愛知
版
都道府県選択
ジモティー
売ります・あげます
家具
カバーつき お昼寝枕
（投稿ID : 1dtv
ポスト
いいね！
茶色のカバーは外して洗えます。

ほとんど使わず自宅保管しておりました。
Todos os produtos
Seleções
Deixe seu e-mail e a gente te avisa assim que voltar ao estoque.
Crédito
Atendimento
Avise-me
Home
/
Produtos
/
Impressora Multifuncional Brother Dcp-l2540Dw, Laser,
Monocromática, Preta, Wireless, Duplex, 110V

┄┄┄┄┄┄┄┄┄┄

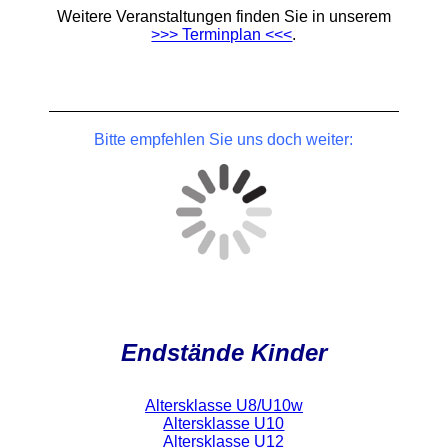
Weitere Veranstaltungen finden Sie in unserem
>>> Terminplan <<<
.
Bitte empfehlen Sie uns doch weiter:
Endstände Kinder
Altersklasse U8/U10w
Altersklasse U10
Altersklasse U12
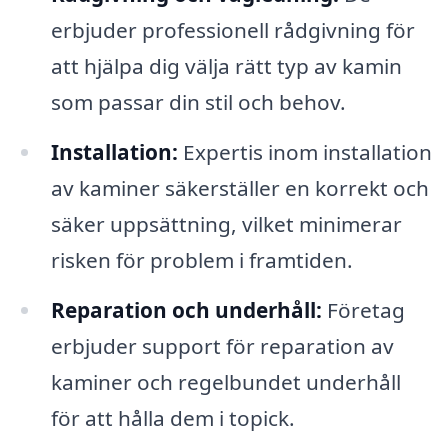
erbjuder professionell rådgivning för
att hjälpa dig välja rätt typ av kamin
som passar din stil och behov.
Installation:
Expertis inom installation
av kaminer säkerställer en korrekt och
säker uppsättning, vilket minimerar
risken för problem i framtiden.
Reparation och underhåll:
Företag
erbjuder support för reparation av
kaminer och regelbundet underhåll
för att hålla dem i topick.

┄┄┄┄┄┄┄┄┄┄

Using only the listing above, restate exactly the lines from the line containing "Expertis inom installation" through the line containing "för att hålla dem i topick.", both included.

Expertis inom installation
av kaminer säkerställer en korrekt och
säker uppsättning, vilket minimerar
risken för problem i framtiden.
Reparation och underhåll:
Företag
erbjuder support för reparation av
kaminer och regelbundet underhåll
för att hålla dem i topick.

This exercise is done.